Patterns are revealed as motif and metaphor in Clare Thackway’s current collection of oil paintings. The patterns are varied and sensitively handled. There are gingham textiles, intertwined leaves, branches, and bodies, and the delicate tracery of lead lighting. The patterns create a sense of continuity between the canvases in the exhibition, whether the scenery of an intimate vignette, or an opportunity for formal experimentation. Thackway’s process was likewise continuous. She worked on several canvases simultaneously, layering the paint slowly and methodically over days and weeks. But within this continuity, each pattern stages a distinctive moment of rupture where petit récits (small narratives) unfold. Rêve (Dream) provides a tussled grid on which the contorted body of a pre-adolescent child strains. That’s Not Distance Between Us and Woman and Child hint at the push and pull of interdependency by combining tenderly interlaced bodies with gestures of reservation such as a turned head, or palms that fail to meet. In Everlasting and Calling Australian native feathers and paper daisies are plucked and suspended weightlessly against a manufactured plaid ground. For Thackway, these are meditations on deracination and the disorientation felt as a result of existing between two communities, time zones, and cities.

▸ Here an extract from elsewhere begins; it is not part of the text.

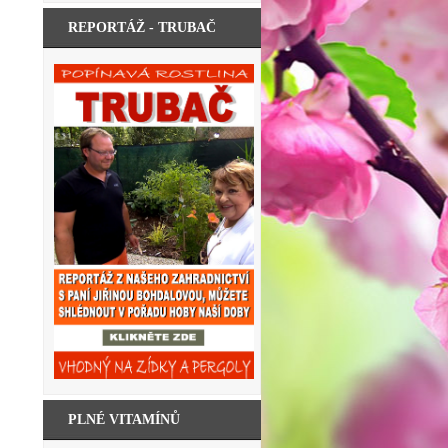
REPORTÁŽ - TRUBAČ
PLNÉ VITAMÍNŮ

The grid is a recurring pattern in Thackway’s work. Geometric abstraction usually signals the modernist ideal of a pure, universal, and autonomous work of art. However, Thackway subverts the implied rationality, masculinity, and permanence associated with the grid by using it to demonstrate that nothing escapes the flux of life. Thackway’s grids are rumpled, faded, and stained. They swathe young bodies and undergo maintenance and metamorphosis. In this exhibition, her grandmother’s plaid tablecloth makes regular appearances and materialises the complex enmeshment of matrilineal knowledge, intergenerational transmission, and memories of warmth, comfort, and home. A defining feature of this series is the surrealist tension Thackway creates by faithfully rendering the texture and mass of objects, but suspending them nowhere. The lack of visual anchors and stable coordinates makes fixing the human subjects impossible. Instead, the figures float freely, untangling their grids in perpetuity.